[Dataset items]
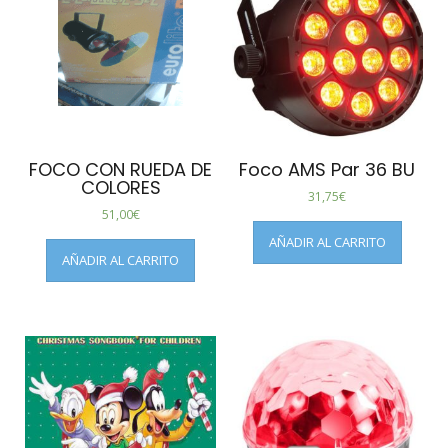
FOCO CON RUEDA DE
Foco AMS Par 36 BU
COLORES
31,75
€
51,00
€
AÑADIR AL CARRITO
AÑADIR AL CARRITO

---

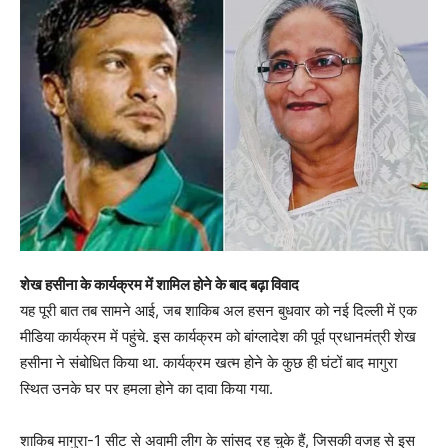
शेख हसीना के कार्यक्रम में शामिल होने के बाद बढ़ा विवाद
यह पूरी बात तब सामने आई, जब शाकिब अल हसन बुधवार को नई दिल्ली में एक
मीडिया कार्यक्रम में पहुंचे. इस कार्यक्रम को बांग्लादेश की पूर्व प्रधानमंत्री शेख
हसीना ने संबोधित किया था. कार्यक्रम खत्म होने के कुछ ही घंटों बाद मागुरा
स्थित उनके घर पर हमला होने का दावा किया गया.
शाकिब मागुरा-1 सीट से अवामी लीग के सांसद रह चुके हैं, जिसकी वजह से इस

# [WHAT THE TASK ASKS]
Look through the data above and return exactly the lines from the one that contains "शेख हसीना के" to the one that contains "शाकिब मागुरा-1 सीट", inclusive, with nothing else.

# [FINISHED TASK]
शेख हसीना के कार्यक्रम में शामिल होने के बाद बढ़ा विवाद
यह पूरी बात तब सामने आई, जब शाकिब अल हसन बुधवार को नई दिल्ली में एक
मीडिया कार्यक्रम में पहुंचे. इस कार्यक्रम को बांग्लादेश की पूर्व प्रधानमंत्री शेख
हसीना ने संबोधित किया था. कार्यक्रम खत्म होने के कुछ ही घंटों बाद मागुरा
स्थित उनके घर पर हमला होने का दावा किया गया.
शाकिब मागुरा-1 सीट से अवामी लीग के सांसद रह चुके हैं, जिसकी वजह से इस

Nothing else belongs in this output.